Names
- Full name: Wollongong Lions Australian Football Club
- Nickname(s): Lions

Club details
- Founded: 1966; 59 years ago
- Colours: red white
- Competition: AFL South Coast
- Coach: Ken Ewen-Chappell
- Ground(s): North Dalton Park

Uniforms
| Home |

Other information
- Official website: https://wollongonglionsafl.com.au/

= Wollongong Lions =

Wollongong Lions is an Australian rules football club based out of Wollongong. It fields senior men's team in the AFL South Coast competition and a senior women's team in the AFL South Coast Women's team.

They play their home games at North Dalton Park in Towradgi, and following the installation of lighting during the summer of 2006–07 the club hosted 3 night matches during the 2007 season which attracted encouraging crowds.
Trevor Burnett was head coach from 2008 to 2011 seasons, replacing Jason Philp after the 2007 season. Former Sydney Swans player Neil Brunton is the assistant coach. Current player/coach is Ken Ewen-Chappell.

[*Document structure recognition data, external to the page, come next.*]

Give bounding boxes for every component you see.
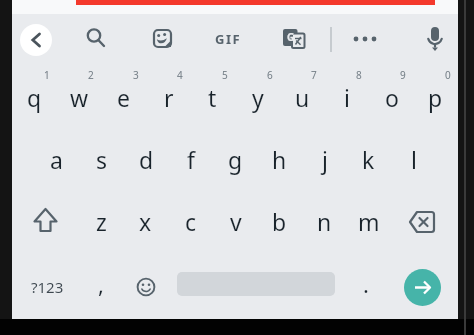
button[interactable] — [20, 24, 52, 56]
staticText: y — [252, 82, 264, 113]
button[interactable]: e — [101, 66, 146, 128]
button[interactable]: d — [124, 128, 169, 190]
staticText: w — [70, 82, 89, 113]
staticText: m — [358, 206, 380, 237]
staticText: u — [295, 82, 310, 113]
staticText: z — [96, 206, 107, 237]
button[interactable]: c — [168, 190, 213, 252]
button[interactable]: o — [369, 66, 414, 128]
staticText: j — [322, 144, 328, 175]
staticText: h — [272, 144, 287, 175]
button[interactable]: k — [346, 128, 391, 190]
button[interactable]: y — [235, 66, 280, 128]
button[interactable]: g — [213, 128, 258, 190]
button[interactable] — [349, 23, 381, 55]
staticText: 5 — [222, 68, 228, 82]
staticText: a — [50, 144, 63, 175]
staticText: 9 — [400, 68, 406, 82]
button[interactable]: p — [413, 66, 458, 128]
staticText: n — [317, 206, 332, 237]
button[interactable]: s — [79, 128, 124, 190]
button[interactable]: GIF — [208, 26, 248, 52]
button[interactable]: l — [391, 128, 436, 190]
button[interactable]: n — [302, 190, 347, 252]
button[interactable]: a — [34, 128, 79, 190]
button[interactable]: h — [257, 128, 302, 190]
button[interactable]: r — [146, 66, 191, 128]
button[interactable] — [278, 22, 314, 58]
button[interactable] — [146, 23, 178, 55]
staticText: s — [96, 144, 108, 175]
staticText: x — [139, 206, 152, 237]
button[interactable]: j — [302, 128, 347, 190]
staticText: 7 — [311, 68, 317, 82]
button[interactable]: ?123 — [24, 265, 70, 309]
button[interactable]: u — [280, 66, 325, 128]
staticText: 0 — [445, 68, 451, 82]
button[interactable] — [23, 200, 68, 245]
staticText: 1 — [44, 68, 50, 82]
button[interactable]: . — [353, 262, 379, 306]
button[interactable]: z — [79, 190, 124, 252]
button[interactable]: q — [12, 66, 57, 128]
button[interactable]: i — [324, 66, 369, 128]
staticText: 2 — [88, 68, 94, 82]
staticText: d — [139, 144, 154, 175]
button[interactable]: w — [57, 66, 102, 128]
staticText: p — [428, 82, 443, 113]
staticText: k — [362, 144, 375, 175]
staticText: l — [411, 144, 417, 175]
staticText: . — [363, 269, 369, 299]
button[interactable] — [81, 23, 113, 55]
button[interactable]: t — [190, 66, 235, 128]
button[interactable]: v — [213, 190, 258, 252]
staticText: b — [272, 206, 287, 237]
staticText: 3 — [133, 68, 139, 82]
staticText: v — [230, 206, 242, 237]
button[interactable]: b — [257, 190, 302, 252]
staticText: 8 — [356, 68, 362, 82]
button[interactable] — [419, 22, 451, 56]
staticText: e — [117, 82, 130, 113]
button[interactable]: , — [88, 262, 114, 306]
staticText: c — [185, 206, 197, 237]
staticText: 4 — [177, 68, 183, 82]
staticText: g — [228, 144, 243, 175]
staticText: o — [385, 82, 399, 113]
button[interactable]: f — [168, 128, 213, 190]
staticText: 6 — [267, 68, 273, 82]
staticText: G — [287, 30, 295, 44]
staticText: f — [187, 144, 195, 175]
staticText: t — [208, 82, 217, 113]
staticText: q — [27, 82, 42, 113]
staticText: GIF — [215, 30, 242, 48]
staticText: r — [164, 82, 174, 113]
button[interactable]: x — [123, 190, 168, 252]
button[interactable] — [130, 271, 162, 303]
staticText: i — [344, 82, 350, 113]
button[interactable] — [400, 200, 445, 245]
staticText: ?123 — [31, 277, 64, 297]
button[interactable] — [404, 269, 441, 306]
staticText: , — [98, 269, 104, 299]
button[interactable]: m — [346, 190, 391, 252]
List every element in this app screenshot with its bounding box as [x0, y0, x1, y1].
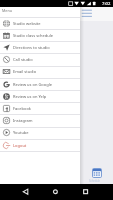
staticText: Directions to studio — [13, 45, 50, 50]
staticText: Facebook — [13, 106, 31, 111]
staticText: Review us on Google — [13, 82, 52, 87]
button[interactable]: Instagram — [0, 115, 80, 126]
staticText: Studio website — [13, 21, 41, 26]
button[interactable]: Studio class schedule — [0, 30, 80, 41]
staticText: Studio class schedule — [13, 33, 53, 38]
staticText: Email studio — [13, 69, 37, 74]
staticText: Call studio — [13, 57, 33, 62]
button[interactable]: Review us on Google — [0, 79, 80, 90]
staticText: 7:02 — [102, 1, 111, 7]
staticText: Logout — [13, 143, 27, 148]
button[interactable]: Email studio — [0, 66, 80, 77]
staticText: Youtube — [13, 130, 29, 135]
button[interactable]: Studio website — [0, 18, 80, 29]
button[interactable]: Review us on Yelp — [0, 91, 80, 102]
button[interactable]: Open navigation menu — [80, 8, 94, 19]
button[interactable]: Call studio — [0, 54, 80, 65]
staticText: Menu — [2, 8, 12, 13]
button[interactable]: Class schedule — [92, 168, 102, 178]
staticText: Review us on Yelp — [13, 94, 47, 99]
staticText: Schedule — [89, 179, 101, 183]
button[interactable]: Directions to studio — [0, 42, 80, 53]
staticText: Instagram — [13, 118, 33, 123]
button[interactable]: Youtube — [0, 127, 80, 138]
button[interactable]: Facebook — [0, 103, 80, 114]
button[interactable]: Logout — [0, 140, 80, 151]
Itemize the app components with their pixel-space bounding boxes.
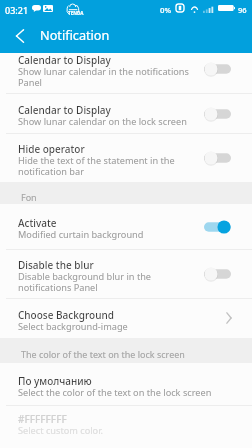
staticText: 03:21 [5,4,29,16]
staticText: Show lunar calendar in the notifications… [18,66,198,88]
button[interactable]: Calendar to Display [0,94,252,133]
button[interactable]: Switch off [204,62,231,76]
button[interactable]: Choose Background [0,299,252,338]
staticText: Modified curtain background [18,229,144,240]
staticText: 96 [238,5,247,15]
staticText: Hide the text of the statement in the no… [18,155,198,177]
staticText: Select custom color. [18,425,103,436]
staticText: Disable background blur in the notificat… [18,271,198,293]
staticText: Fon [21,192,37,203]
staticText: Calendar to Display [18,105,111,117]
button[interactable]: #FFFFFFFF [0,406,252,439]
staticText: Disable the blur [18,260,94,272]
staticText: Notification [40,26,110,43]
button[interactable]: Switch off [204,107,231,121]
staticText: Choose Background [18,310,114,322]
button[interactable]: Hide operator [0,134,252,182]
staticText: 0% [160,5,172,16]
button[interactable]: Calendar to Display [0,53,252,93]
staticText: Show lunar calendar on the lock screen [18,116,187,127]
staticText: Activate [18,218,57,230]
button[interactable]: По умолчанию [0,363,252,405]
staticText: Select background-image [18,321,128,332]
staticText: #FFFFFFFF [18,414,67,426]
staticText: Select the color of the text on the lock… [18,387,212,398]
button[interactable]: Activate [0,204,252,249]
staticText: Hide operator [18,144,85,156]
button[interactable]: Disable the blur [0,250,252,298]
staticText: The color of the text on the lock screen [21,349,185,360]
button[interactable]: Back [0,19,40,53]
staticText: TENDA [68,10,84,16]
button[interactable]: Switch off [204,151,231,165]
other: Choose background [223,311,235,325]
staticText: По умолчанию [18,376,92,388]
button[interactable]: Switch on [204,220,231,234]
staticText: Calendar to Display [18,55,111,67]
button[interactable]: Switch off [204,267,231,281]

The men's team have won back-to back premierships in 2016 and 2016 with another recent premiership in 2019 and the women's team won back-to-back premierships in 2022 and 2023.

==History==
The club formed in 1966 and joined the South Coast AFL in 1971. Early on it was known as the Swans and moved to the Sydney AFL in 1989, becoming the Lions.
After winning the First Division premiership in 2004, the Lions were promoted to Sydney AFL Premier Division in 2005. They won 3 games in 2005, 4 in 2006, 3 in 2007, 3 in 2008, 4 and a draw in 2009, and 2 in 2010.

In 2011 in response to their designated pathway area being further afield than merely the city of Wollongong, the club was renamed the Illawarra Lions. In 2015 the club reverted to its old name upon rejoining the AFL South Coast competition.